INSTRUCTIONS FOR THE TASK: When a line below holds the string "proteção", show that line.
++++++++++
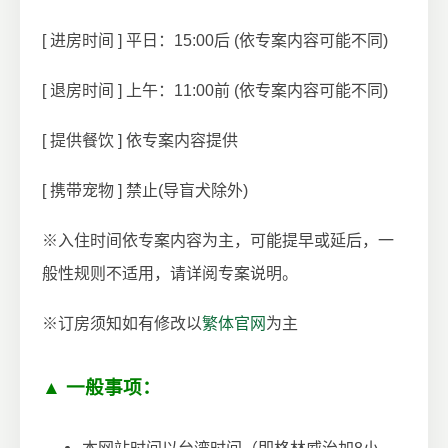
[ 进房时间 ] 平日：15:00后 (依专案内容可能不同)
[ 退房时间 ] 上午：11:00前 (依专案内容可能不同)
[ 提供餐饮 ] 依专案内容提供
[ 携带宠物 ] 禁止(导盲犬除外)
※入住时间依专案内容为主，可能提早或延后，一
般性规则不适用，请详阅专​​案说明。
※订房须知如有修改以
繁体官网
为主
▲ 一般事项：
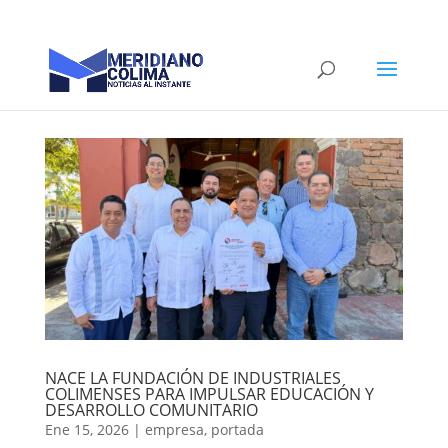
NACE LA FUNDACIÓN DE INDUSTRIALES
COLIMENSES PARA IMPULSAR EDUCACIÓN Y
DESARROLLO COMUNITARIO
Ene 15, 2026
|
empresa
,
portada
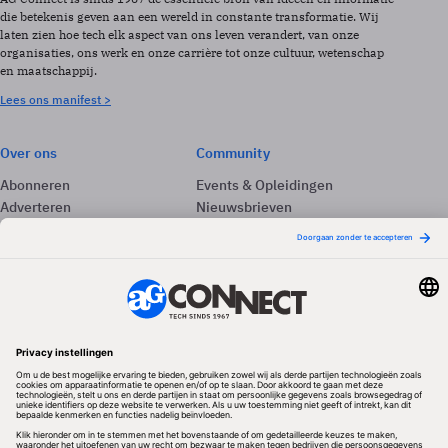
die betekenis geven aan een wereld in constante transformatie. Wij
laten zien hoe tech elk aspect van ons leven verandert, van onze
organisaties, ons werk en onze carrière tot onze cultuur, wetenschap
en maatschappij.
Lees ons manifest >
Over ons
Community
Abonneren
Events & Opleidingen
Adverteren
Nieuwsbrieven
Contact
Vacatures
Colofon
Whitepapers
Onze app
Privacyinstellingen
Volg ons
Redactionele partner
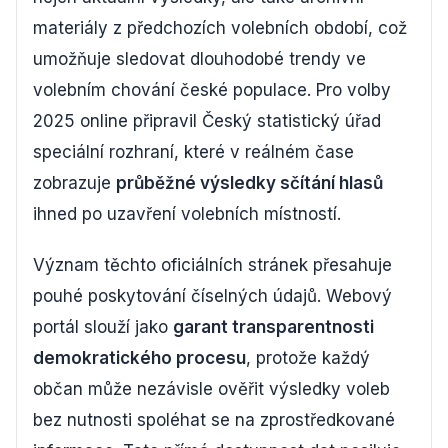
materiály z předchozích volebních období, což
umožňuje sledovat dlouhodobé trendy ve
volebním chování české populace. Pro volby
2025 online připravil Český statistický úřad
speciální rozhraní, které v reálném čase
zobrazuje
průběžné výsledky sčítání hlasů
ihned po uzavření volebních místností.
Význam těchto oficiálních stránek přesahuje
pouhé poskytování číselných údajů. Webový
portál slouží jako
garant transparentnosti
demokratického procesu
, protože každý
občan může nezávisle ověřit výsledky voleb
bez nutnosti spoléhat se na zprostředkované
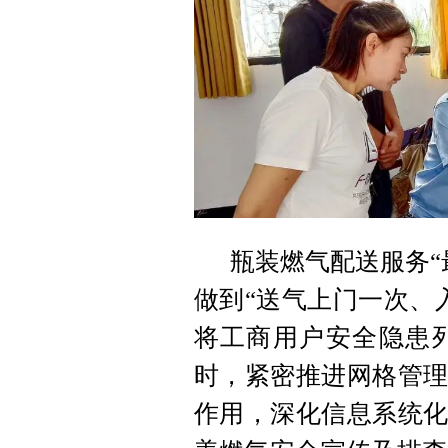
瓶装燃气配送服务“
做到“送气上门一次、
将工商用户安全隐患
时，紧密推进网格管理
作用，深化信息系统化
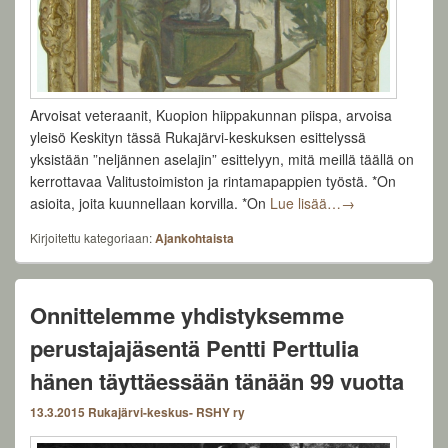
Arvoisat veteraanit, Kuopion hiippakunnan piispa, arvoisa
yleisö Keskityn tässä Rukajärvi-keskuksen esittelyssä
yksistään ”neljännen aselajin” esittelyyn, mitä meillä täällä on
kerrottavaa Valitustoimiston ja rintamapappien työstä. *On
Puheenjohtaja Te
asioita, joita kuunnellaan korvilla. *On
Lue lisää…
→
Kirjoitettu kategoriaan:
Ajankohtaista
Onnittelemme yhdistyksemme
perustajajäsentä Pentti Perttulia
hänen täyttäessään tänään 99 vuotta
13.3.2015
Rukajärvi-keskus- RSHY ry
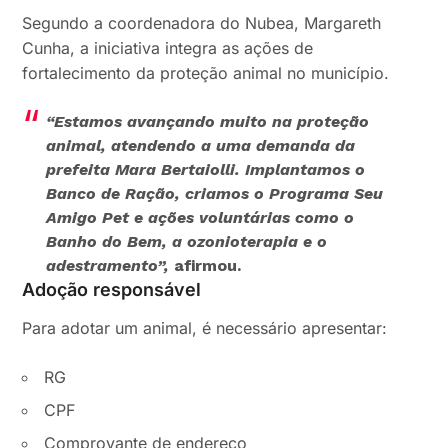
Segundo a coordenadora do Nubea, Margareth
Cunha, a iniciativa integra as ações de
fortalecimento da proteção animal no município.
“Estamos avançando muito na proteção
animal, atendendo a uma demanda da
prefeita Mara Bertaiolli. Implantamos o
Banco de Ração, criamos o Programa Seu
Amigo Pet e ações voluntárias como o
Banho do Bem, a ozonioterapia e o
adestramento”,
afirmou.
Adoção responsável
Para adotar um animal, é necessário apresentar:
RG
CPF
Comprovante de endereço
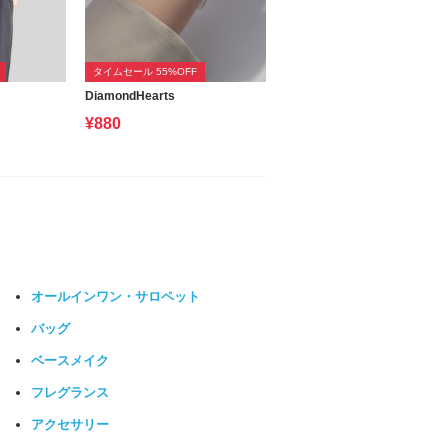
タイムセール 55%OFF
DiamondHearts
¥880
オールインワン・サロペット
バッグ
ベースメイク
フレグランス
アクセサリー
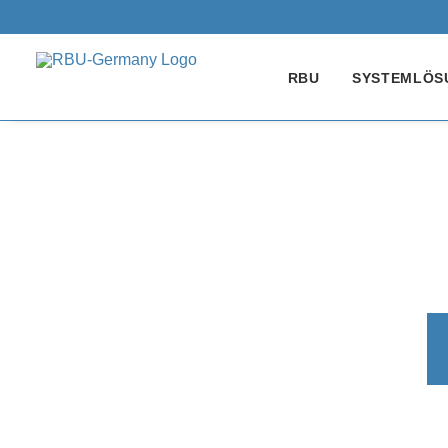
RBU
SYSTEMLÖS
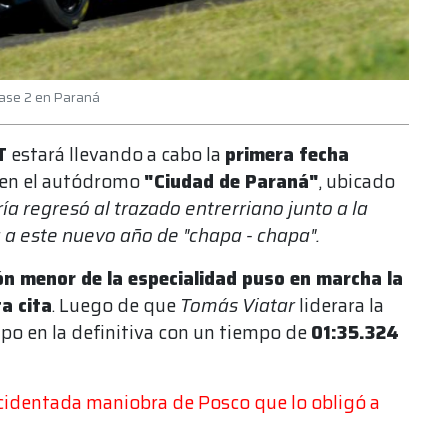
Clase 2 en Paraná
T
estará llevando a cabo la
primera fecha
en el autódromo
"Ciudad de Paraná"
, ubicado
ía regresó al trazado entrerriano junto a la
a a este nuevo año de "chapa - chapa".
ión menor de la especialidad puso en marcha la
a cita
. Luego de que
Tomás Viatar
liderara la
po en la definitiva con un tiempo de
01:35.324
ccidentada maniobra de Posco que lo obligó a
++++++++++
TASK SOLUTION:
fortalecimento da proteção animal no município.
“Estamos avançando muito na proteção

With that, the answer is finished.